__Your instructions__
How many lines in the data below include the word "megismerésére"? Respond with the number, nothing more.

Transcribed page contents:
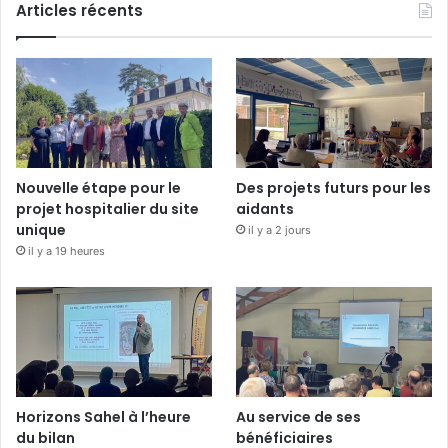
Articles récents
Nouvelle étape pour le
Des projets futurs pour les
projet hospitalier du site
aidants
unique
il y a 2 jours
il y a 19 heures
Horizons Sahel à l’heure
Au service de ses
du bilan
bénéficiaires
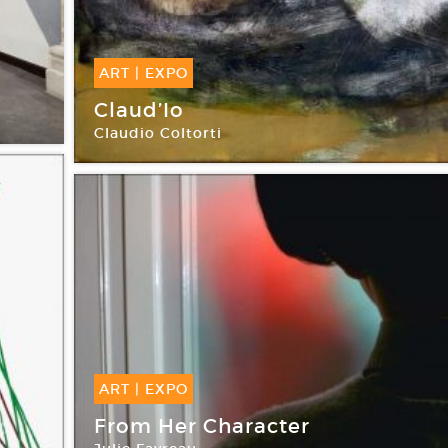
e
ART
|
EXPO
12 Avr -
26 Avr 2018
Claud’Io
Claudio Coltorti
Galerie Maïa Muller
ART
|
EXPO
06 Avr -
26 Mai 2018
From Her Character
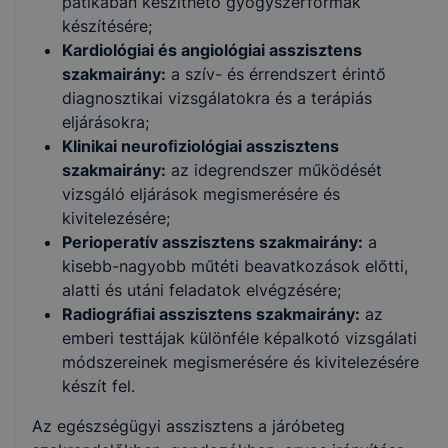
patikában készíthető gyógyszerformák
készítésére;
Kardiológiai és angiológiai asszisztens
szakmairány:
a szív- és érrendszert érintő
diagnosztikai vizsgálatokra és a terápiás
eljárásokra;
Klinikai neuroﬁziológiai asszisztens
szakmairány:
az idegrendszer működését
vizsgáló eljárások megismerésére és
kivitelezésére;
Perioperatív asszisztens szakmairány:
a
kisebb-nagyobb műtéti beavatkozások előtti,
alatti és utáni feladatok elvégzésére;
Radiográﬁai asszisztens szakmairány:
az
emberi testtájak különféle képalkotó vizsgálati
módszereinek megismerésére és kivitelezésére
készít fel.
Az egészségügyi asszisztens a járóbeteg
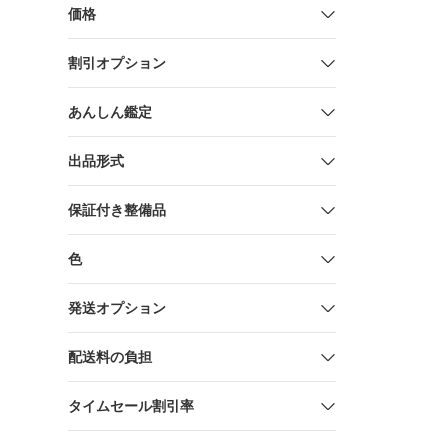
価格
割引オプション
あんしん鑑定
出品形式
保証付き整備品
色
発送オプション
配送料の負担
タイムセール割引率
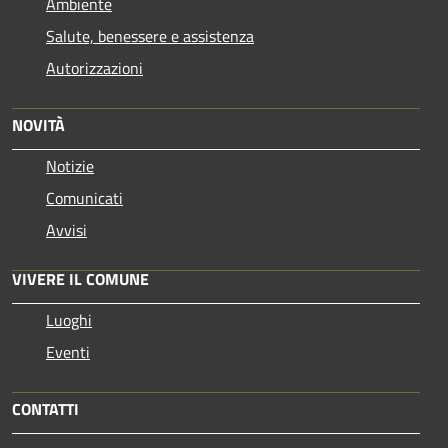
Ambiente
Salute, benessere e assistenza
Autorizzazioni
NOVITÀ
Notizie
Comunicati
Avvisi
VIVERE IL COMUNE
Luoghi
Eventi
CONTATTI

__Written response__
2